Download Abraham Lincoln Book in PDF, Epub and Kindle

Hailed as the definitive portrait of the sixteenth president, Lincoln scholar Michael Burlingame's impressive two-volume biography has been masterfully abridged and revised. Sixteenth president of the United States, the Great Emancipator, and a surpassingly eloquent champion of national unity, freedom, and democracy, Abraham Lincoln is arguably the most studied and admired of all Americans. Michael Burlingame's astonishing Abraham Lincoln: A Life, an updated, condensed version of the 2,000-page two-volume set that The Atlantic hailed as one of the five best books of 2009, offers fresh interpretations of this endlessly fascinating American leader.

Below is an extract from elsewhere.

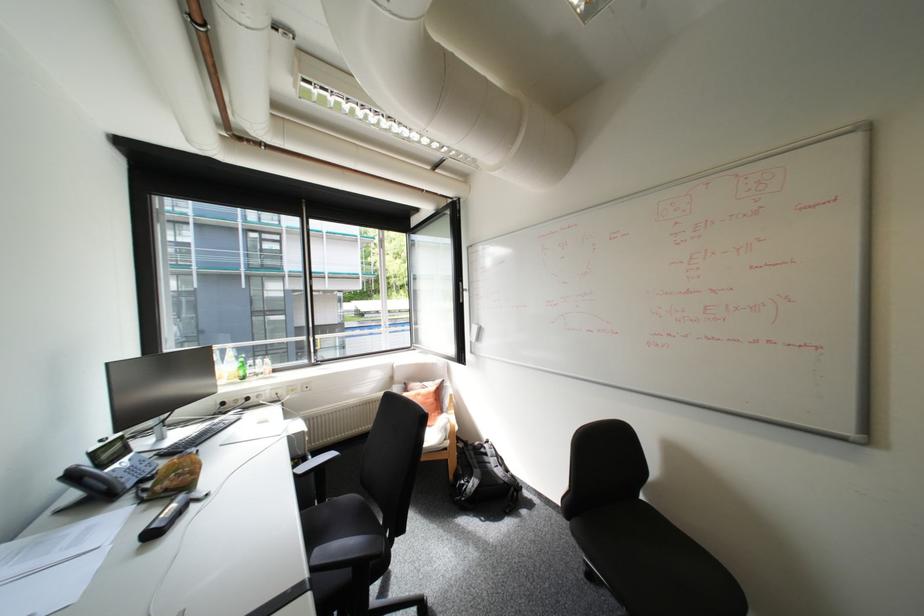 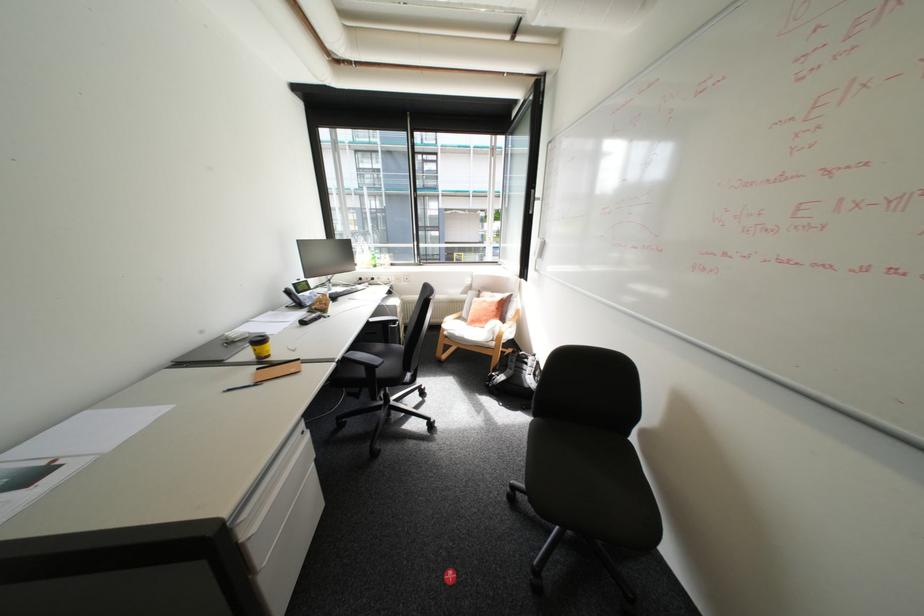 The first image is from the beginning of the video and the second image is from the end. How did the camera likely rotate when shooting the video?

The rotation direction of the camera is left-down.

Based on deep research in unpublished sources as well as newly digitized sources, this work reveals how Lincoln's character and personality were the North's secret weapon in the Civil War, the key variables that spelled the difference between victory and defeat. He was a model of psychological maturity and a fully individuated man whose influence remains unrivaled in the history of American public life. Burlingame chronicles Lincoln's childhood and early development, romantic attachments and losses, his love of learning, legal training, and courtroom career as well as his political ambition, his term as congressman in the late 1840s, and his serious bouts of depression in early adulthood. Burlingame recounts, in fresh detail, the Abraham and Mary Todd Lincoln marriage and traces the mounting moral criticism of slavery that revived his political career and won this Springfield lawyer the presidency in 1860. This abridgement delivers Burlingame's signature insight into Lincoln as a young man, a father, and a politician. Lincoln speaks to us not only as a champion of freedom, democracy, and national unity but also as a source of inspiration. Few have achieved his historical importance, but many can profit from his personal example, encouraged by the knowledge that despite a lifetime of troubles, he became a model of psychological maturity, moral clarity, and unimpeachable integrity. His presence and his leadership inspired his contemporaries; his life story will do the same for generations to come.